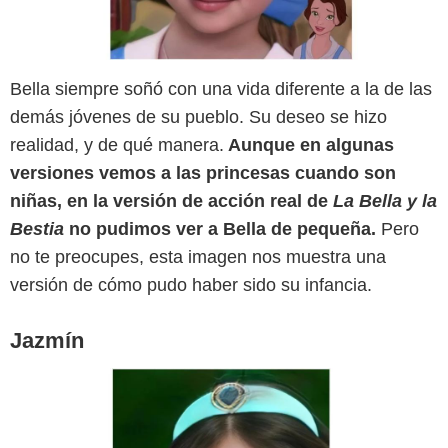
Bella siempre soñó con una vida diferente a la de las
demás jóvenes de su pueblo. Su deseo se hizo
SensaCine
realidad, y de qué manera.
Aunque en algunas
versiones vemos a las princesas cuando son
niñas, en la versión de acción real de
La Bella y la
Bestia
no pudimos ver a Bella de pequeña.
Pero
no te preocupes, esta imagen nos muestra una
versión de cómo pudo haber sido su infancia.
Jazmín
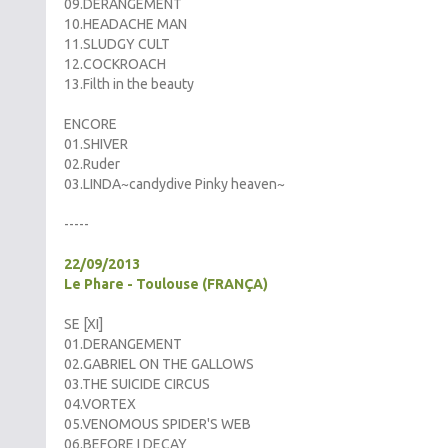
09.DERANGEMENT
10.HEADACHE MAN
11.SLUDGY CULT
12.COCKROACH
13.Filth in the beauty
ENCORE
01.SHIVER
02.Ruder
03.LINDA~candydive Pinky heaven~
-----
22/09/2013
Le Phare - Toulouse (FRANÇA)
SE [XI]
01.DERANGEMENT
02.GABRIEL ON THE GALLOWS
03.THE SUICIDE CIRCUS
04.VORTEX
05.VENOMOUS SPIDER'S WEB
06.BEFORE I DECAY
- - -
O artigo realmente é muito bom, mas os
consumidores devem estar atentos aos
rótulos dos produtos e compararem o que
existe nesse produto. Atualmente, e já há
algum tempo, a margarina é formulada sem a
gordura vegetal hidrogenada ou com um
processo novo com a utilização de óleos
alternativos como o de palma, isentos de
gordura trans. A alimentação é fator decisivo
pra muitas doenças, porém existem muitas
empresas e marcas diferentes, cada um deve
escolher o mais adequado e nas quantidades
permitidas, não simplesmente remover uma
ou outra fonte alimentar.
- - -
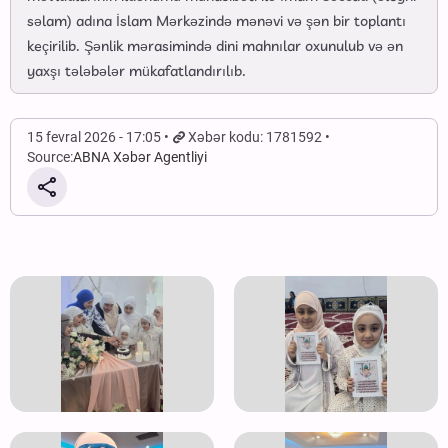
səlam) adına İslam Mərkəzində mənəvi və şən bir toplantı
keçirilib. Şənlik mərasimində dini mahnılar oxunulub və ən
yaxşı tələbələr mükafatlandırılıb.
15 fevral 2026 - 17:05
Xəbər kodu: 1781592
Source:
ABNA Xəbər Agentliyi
- - -
What is required: The range runs from the line above containing "rótulos dos produtos e compararem o que" to the line containing "alternativos como o de palma, isentos de", inclusive. Restate those lines word for word and no others.

Task result:
rótulos dos produtos e compararem o que
existe nesse produto. Atualmente, e já há
algum tempo, a margarina é formulada sem a
gordura vegetal hidrogenada ou com um
processo novo com a utilização de óleos
alternativos como o de palma, isentos de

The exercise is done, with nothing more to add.